GitHub public repositories are only part of the problem. Public event history can expose commits, file names, and added content that defenders and attackers both watch. A secret that has already been committed can be copied from the event stream even if the repository is deleted later.

Search for every public trace of the same value, including forks, pasted snippets, and archived references. If the exposed item includes an RSA private key or a GitHub App secret, treat it as full account or repository access, not a single-purpose token. In one case, an exposed GitHub App key was enough to threaten repository reads, runner registration, CI/CD interference, and admin changes across an organisation.

Rotate AWS key rotation targets in the order that breaks least

Rotate the least connected secret first only if that buys time without leaving the most powerful credential live. A low-privilege access key tied to one service can be replaced before a wider admin token, but the wider token should not be left untouched just because the replacement is awkward.

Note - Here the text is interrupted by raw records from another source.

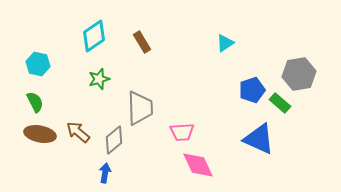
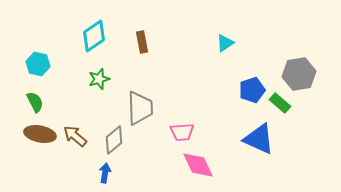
brown rectangle: rotated 20 degrees clockwise
brown arrow: moved 3 px left, 4 px down
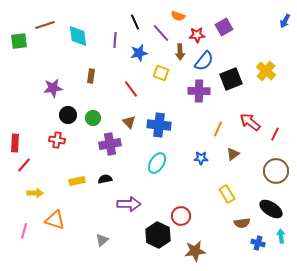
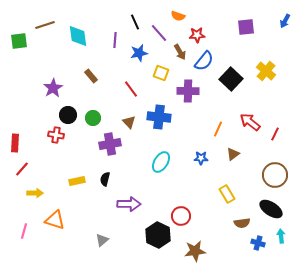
purple square at (224, 27): moved 22 px right; rotated 24 degrees clockwise
purple line at (161, 33): moved 2 px left
brown arrow at (180, 52): rotated 28 degrees counterclockwise
brown rectangle at (91, 76): rotated 48 degrees counterclockwise
black square at (231, 79): rotated 25 degrees counterclockwise
purple star at (53, 88): rotated 24 degrees counterclockwise
purple cross at (199, 91): moved 11 px left
blue cross at (159, 125): moved 8 px up
red cross at (57, 140): moved 1 px left, 5 px up
cyan ellipse at (157, 163): moved 4 px right, 1 px up
red line at (24, 165): moved 2 px left, 4 px down
brown circle at (276, 171): moved 1 px left, 4 px down
black semicircle at (105, 179): rotated 64 degrees counterclockwise
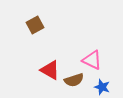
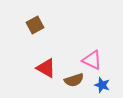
red triangle: moved 4 px left, 2 px up
blue star: moved 2 px up
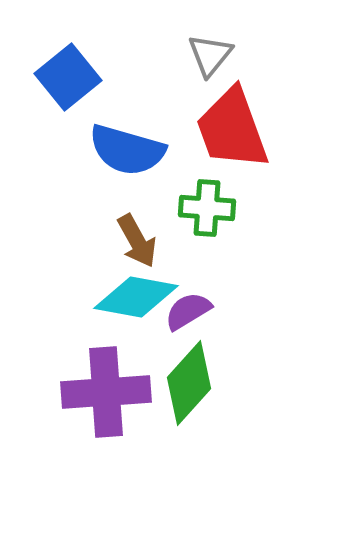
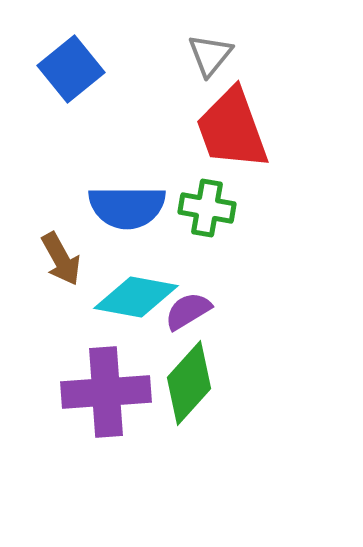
blue square: moved 3 px right, 8 px up
blue semicircle: moved 57 px down; rotated 16 degrees counterclockwise
green cross: rotated 6 degrees clockwise
brown arrow: moved 76 px left, 18 px down
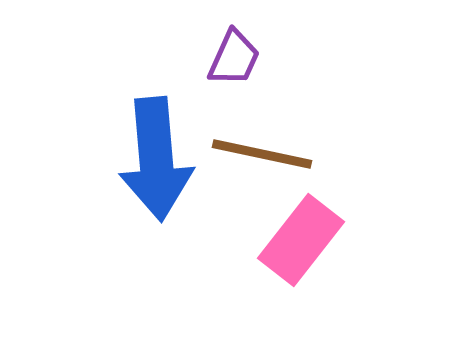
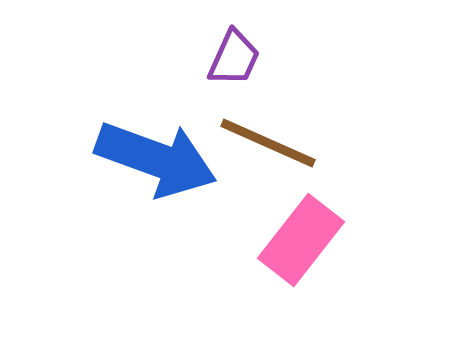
brown line: moved 6 px right, 11 px up; rotated 12 degrees clockwise
blue arrow: rotated 65 degrees counterclockwise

The practical order is the one that cuts attacker reach fastest while preserving incident visibility. Remove credentials that give broad access to repository, runner, or deployment systems before touching low-value tokens that exist only to keep a single task running. If you flip the order, the leak can stay useful even after the obvious key has been disabled.

Close the gap that let contractor access bypass controls

This sort of leak usually comes from work data living outside managed storage. A contractor profile, a personal repository, or a local sync path can bypass the visibility that central secret scanning depends on. Once that happens, the organisation loses the main advantage of using a managed platform in the first place.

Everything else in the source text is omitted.